The years around 1600 saw the development of instrumental music that was neither dance-derived nor a wordless motet. Giovanni Gabrieli was a major figure here, writing lively lines that are clearly instrumental rather than vocal in character. He also experimented with what we now call musical form – repeating sections to produce a sense of overall coherence as opposed to just a medley of ideas. Our programme includes canzonas by him as well a more conservative ricercare by his Uncle Andrea.

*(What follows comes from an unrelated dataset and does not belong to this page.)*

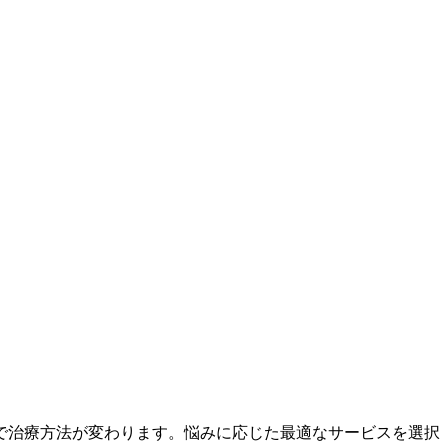
で治療方法が変わります。悩みに応じた最適なサービスを選択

Then there is Claudio Monteverdi, composer of the first great opera (Orfeo – 1607) and quite possibly the only collection of sacred music* the name of which strikes a chord (probably D major – the key of its opening flourish) with most choral music fans. He was so good that, in the words of a contemporary, ‘his employers not only paid, but thanked him’! Even though it isn’t Venetian music it was impossible to resist Lauda Jerusalem with its two SAB choirs dancing attendance upon the tenors plainsong chanting and the four motets published in 1620 may represent the kind of motet sung at mass in St Mark’s. But the scarcely-known Magnificat is the real revelation. This is the least-known of Monteverdi’s four settings of this text and manages to be tuneful, complicated, serious and skittish in rapid succession. The Gloria Patri section positively dances before we are brought gently back down to earth by the grave beauty of the concluding plainsong verse. I’m prepared to bet that you’ve never heard this piece – but you can now!

*the so-called 1610 Vespers, of course. Test yourself: Who composed a set of Gradualia ‘framed to the life of the words’? Whose sacred music was published under the title Selva Morale e Spirituale? And Musae Sioniae?

Answers in the Venetian Echoes programme booklet on November 14th!